Each line below with the word "search" needs to be copied.

Data excerpts
------------------------------------
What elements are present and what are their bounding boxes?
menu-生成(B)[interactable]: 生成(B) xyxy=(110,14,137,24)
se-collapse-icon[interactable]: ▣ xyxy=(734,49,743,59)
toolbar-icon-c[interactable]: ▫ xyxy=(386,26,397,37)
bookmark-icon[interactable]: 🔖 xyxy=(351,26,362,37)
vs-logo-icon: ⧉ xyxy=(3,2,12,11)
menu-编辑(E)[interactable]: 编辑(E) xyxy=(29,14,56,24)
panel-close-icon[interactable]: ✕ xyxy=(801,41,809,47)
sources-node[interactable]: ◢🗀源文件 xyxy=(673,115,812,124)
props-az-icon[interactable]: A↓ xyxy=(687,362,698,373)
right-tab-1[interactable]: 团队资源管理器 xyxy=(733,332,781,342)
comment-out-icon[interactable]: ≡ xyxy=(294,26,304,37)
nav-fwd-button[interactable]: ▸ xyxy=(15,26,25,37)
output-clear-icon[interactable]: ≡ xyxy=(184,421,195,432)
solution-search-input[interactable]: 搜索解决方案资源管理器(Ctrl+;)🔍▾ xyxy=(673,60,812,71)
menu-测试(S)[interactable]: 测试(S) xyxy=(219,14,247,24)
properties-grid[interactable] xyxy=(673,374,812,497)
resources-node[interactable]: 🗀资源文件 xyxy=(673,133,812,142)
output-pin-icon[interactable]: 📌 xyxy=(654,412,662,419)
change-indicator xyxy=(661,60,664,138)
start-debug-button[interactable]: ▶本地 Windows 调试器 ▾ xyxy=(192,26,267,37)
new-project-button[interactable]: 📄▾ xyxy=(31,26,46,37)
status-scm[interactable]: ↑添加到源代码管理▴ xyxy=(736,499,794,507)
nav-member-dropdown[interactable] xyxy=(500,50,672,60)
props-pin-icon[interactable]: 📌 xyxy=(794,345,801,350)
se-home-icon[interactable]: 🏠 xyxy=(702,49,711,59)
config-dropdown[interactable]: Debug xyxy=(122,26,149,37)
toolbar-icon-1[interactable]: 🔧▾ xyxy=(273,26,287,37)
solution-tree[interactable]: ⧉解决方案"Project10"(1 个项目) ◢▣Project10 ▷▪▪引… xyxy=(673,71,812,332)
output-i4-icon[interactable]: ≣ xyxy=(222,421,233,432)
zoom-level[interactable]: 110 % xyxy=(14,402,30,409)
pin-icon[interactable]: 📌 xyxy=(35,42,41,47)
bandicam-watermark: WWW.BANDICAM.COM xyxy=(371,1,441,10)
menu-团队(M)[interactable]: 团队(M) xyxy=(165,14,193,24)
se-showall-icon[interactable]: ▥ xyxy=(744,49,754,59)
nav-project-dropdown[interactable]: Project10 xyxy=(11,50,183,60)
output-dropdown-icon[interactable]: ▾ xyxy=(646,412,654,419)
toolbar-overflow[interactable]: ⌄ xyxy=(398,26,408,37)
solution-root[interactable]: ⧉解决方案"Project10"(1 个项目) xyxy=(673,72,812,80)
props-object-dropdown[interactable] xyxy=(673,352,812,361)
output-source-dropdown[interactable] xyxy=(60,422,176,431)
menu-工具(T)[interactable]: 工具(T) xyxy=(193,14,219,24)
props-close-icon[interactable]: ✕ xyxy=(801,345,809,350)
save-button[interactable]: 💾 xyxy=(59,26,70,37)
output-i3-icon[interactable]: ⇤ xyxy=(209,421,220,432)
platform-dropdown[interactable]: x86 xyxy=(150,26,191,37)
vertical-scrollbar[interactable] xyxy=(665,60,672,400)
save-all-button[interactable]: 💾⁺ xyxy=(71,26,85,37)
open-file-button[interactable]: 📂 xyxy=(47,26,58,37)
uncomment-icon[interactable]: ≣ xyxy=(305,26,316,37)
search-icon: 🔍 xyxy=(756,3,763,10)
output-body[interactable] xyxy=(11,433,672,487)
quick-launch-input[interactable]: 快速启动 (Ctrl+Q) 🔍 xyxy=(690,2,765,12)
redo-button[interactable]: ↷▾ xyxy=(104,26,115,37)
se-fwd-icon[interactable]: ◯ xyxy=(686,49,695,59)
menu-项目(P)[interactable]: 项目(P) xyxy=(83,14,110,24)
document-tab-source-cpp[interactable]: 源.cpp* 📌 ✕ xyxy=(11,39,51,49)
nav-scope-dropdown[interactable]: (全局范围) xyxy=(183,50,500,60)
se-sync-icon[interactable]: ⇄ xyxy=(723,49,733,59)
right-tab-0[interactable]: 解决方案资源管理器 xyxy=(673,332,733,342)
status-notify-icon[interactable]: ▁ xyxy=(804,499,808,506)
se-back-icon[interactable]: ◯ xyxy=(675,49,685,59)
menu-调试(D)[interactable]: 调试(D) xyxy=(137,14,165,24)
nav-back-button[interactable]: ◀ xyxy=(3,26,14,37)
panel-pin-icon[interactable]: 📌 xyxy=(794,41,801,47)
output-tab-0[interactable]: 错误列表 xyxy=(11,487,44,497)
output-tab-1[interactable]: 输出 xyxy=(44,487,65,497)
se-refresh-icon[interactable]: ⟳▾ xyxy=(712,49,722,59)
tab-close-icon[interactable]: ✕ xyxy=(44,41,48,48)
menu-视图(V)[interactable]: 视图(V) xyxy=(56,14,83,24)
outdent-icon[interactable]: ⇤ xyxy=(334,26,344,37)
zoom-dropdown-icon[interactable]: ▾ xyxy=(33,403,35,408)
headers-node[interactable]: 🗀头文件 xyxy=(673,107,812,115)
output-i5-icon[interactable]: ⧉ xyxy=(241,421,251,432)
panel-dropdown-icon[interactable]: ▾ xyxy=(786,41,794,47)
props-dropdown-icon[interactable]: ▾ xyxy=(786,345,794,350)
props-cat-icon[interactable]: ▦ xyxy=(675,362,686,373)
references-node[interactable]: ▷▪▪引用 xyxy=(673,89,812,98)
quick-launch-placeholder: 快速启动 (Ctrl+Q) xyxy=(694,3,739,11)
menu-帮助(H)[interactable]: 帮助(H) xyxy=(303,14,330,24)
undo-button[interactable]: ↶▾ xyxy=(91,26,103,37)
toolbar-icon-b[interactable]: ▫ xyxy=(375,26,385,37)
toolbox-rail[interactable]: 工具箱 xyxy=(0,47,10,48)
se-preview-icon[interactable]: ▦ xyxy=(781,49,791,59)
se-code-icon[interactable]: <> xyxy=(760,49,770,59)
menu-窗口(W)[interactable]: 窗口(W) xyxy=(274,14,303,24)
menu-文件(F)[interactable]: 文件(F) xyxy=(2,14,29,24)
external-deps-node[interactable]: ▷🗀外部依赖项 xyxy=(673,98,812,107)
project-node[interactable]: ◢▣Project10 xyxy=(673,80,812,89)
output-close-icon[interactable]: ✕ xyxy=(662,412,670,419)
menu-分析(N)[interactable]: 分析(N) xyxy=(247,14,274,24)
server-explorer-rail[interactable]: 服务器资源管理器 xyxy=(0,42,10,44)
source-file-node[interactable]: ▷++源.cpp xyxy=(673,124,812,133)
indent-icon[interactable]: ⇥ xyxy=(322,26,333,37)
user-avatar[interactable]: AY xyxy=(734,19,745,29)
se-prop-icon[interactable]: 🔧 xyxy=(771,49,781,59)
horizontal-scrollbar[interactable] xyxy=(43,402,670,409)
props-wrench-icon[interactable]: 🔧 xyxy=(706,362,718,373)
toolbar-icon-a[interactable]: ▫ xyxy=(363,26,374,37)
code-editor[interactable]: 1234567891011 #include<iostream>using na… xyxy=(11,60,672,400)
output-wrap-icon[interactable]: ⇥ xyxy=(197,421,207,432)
------------------------------------
## WRITTEN REPLY
solution-search-input[interactable]: 搜索解决方案资源管理器(Ctrl+;)🔍▾ xyxy=(673,60,812,71)
search-icon: 🔍 xyxy=(756,3,763,10)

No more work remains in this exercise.